FileStore is the source of truth for all data. It stores everything on the local filesystem in a well-organized layout.

from metalab.store import FileStoreConfig

# Path string - this is the collection root
metalab.run(exp, store="./experiments")
# Data stored in: ./experiments/<safe_experiment_id>/

# file:// URI 
metalab.run(exp, store="file:///shared/experiments")

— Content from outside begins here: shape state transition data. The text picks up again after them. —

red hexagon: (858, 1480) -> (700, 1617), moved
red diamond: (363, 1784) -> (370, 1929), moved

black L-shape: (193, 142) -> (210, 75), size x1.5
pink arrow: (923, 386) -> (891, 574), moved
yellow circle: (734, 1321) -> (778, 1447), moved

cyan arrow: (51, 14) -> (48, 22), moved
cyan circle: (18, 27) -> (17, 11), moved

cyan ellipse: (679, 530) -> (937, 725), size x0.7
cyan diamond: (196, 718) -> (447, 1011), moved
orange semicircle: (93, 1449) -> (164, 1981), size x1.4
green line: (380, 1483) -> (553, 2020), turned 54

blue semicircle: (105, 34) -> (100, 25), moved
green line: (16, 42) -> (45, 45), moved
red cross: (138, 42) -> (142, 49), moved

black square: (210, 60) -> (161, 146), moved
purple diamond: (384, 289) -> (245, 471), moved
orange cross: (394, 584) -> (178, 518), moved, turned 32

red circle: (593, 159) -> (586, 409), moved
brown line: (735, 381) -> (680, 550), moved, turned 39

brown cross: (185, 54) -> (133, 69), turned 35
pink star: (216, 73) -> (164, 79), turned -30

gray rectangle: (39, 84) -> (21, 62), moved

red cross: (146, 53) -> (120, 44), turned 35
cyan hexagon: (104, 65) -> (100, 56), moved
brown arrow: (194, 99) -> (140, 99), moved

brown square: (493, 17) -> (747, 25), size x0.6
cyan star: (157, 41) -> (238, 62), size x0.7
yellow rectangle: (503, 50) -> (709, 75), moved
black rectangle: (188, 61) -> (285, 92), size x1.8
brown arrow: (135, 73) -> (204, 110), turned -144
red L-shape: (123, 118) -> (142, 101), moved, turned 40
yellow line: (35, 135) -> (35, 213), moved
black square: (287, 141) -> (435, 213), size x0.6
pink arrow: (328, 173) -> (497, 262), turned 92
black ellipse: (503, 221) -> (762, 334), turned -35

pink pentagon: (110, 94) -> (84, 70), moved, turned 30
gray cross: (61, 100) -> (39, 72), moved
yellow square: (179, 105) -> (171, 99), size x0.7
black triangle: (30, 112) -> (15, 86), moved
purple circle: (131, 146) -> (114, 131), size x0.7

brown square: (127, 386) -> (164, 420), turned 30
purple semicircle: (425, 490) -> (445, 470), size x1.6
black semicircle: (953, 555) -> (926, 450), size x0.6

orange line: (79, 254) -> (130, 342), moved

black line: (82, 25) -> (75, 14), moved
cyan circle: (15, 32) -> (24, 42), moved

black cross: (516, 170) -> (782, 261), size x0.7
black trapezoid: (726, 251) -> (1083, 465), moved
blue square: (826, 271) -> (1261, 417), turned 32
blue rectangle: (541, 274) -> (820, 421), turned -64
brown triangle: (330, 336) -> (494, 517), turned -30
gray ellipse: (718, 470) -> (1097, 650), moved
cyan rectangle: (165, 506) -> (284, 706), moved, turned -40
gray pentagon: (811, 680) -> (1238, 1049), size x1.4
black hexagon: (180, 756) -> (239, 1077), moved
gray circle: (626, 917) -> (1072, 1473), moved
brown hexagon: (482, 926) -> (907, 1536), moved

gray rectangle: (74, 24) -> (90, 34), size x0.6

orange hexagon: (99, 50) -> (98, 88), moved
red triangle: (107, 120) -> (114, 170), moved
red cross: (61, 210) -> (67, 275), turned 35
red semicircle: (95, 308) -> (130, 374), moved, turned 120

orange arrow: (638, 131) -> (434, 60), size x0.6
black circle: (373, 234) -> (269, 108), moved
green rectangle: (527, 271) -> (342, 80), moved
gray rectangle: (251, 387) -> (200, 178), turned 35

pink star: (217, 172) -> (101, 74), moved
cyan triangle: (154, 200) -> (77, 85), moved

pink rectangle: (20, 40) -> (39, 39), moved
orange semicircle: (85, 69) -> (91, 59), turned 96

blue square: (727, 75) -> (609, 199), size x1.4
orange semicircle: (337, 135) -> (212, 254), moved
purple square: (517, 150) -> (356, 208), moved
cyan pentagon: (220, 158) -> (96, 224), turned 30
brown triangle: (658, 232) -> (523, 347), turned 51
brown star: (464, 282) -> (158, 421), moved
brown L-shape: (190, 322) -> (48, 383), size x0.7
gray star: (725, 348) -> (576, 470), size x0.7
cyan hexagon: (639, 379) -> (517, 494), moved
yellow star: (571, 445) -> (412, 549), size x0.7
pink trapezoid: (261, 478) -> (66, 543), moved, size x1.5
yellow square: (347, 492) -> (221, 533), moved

# Explicit config (equivalent)
config = FileStoreConfig(root="./experiments")
metalab.run(exp, store=config)

The path you provide is the collection root—a directory that can hold multiple experiments. The runner automatically scopes storage to your experiment's ID, creating a subdirectory like my_exp_1.0/.

Layout

{store_root}/
├── runs/{run_id}.json           # Run records (versioned JSON)
├── derived/{run_id}.json        # Derived metrics
├── artifacts/{run_id}/          # Artifact files + manifest
├── logs/{run_id}_{name}.log     # Log files
├── results/{run_id}/{name}.json # Structured results
├── experiments/{exp_id}_{ts}.json # Experiment manifests
└── _meta.json                   # Store metadata

PostgresStore (optional)

PostgresStore wraps a FileStore with a PostgreSQL query index for fast lookups and filtering. Files remain the source of truth—Postgres accelerates queries.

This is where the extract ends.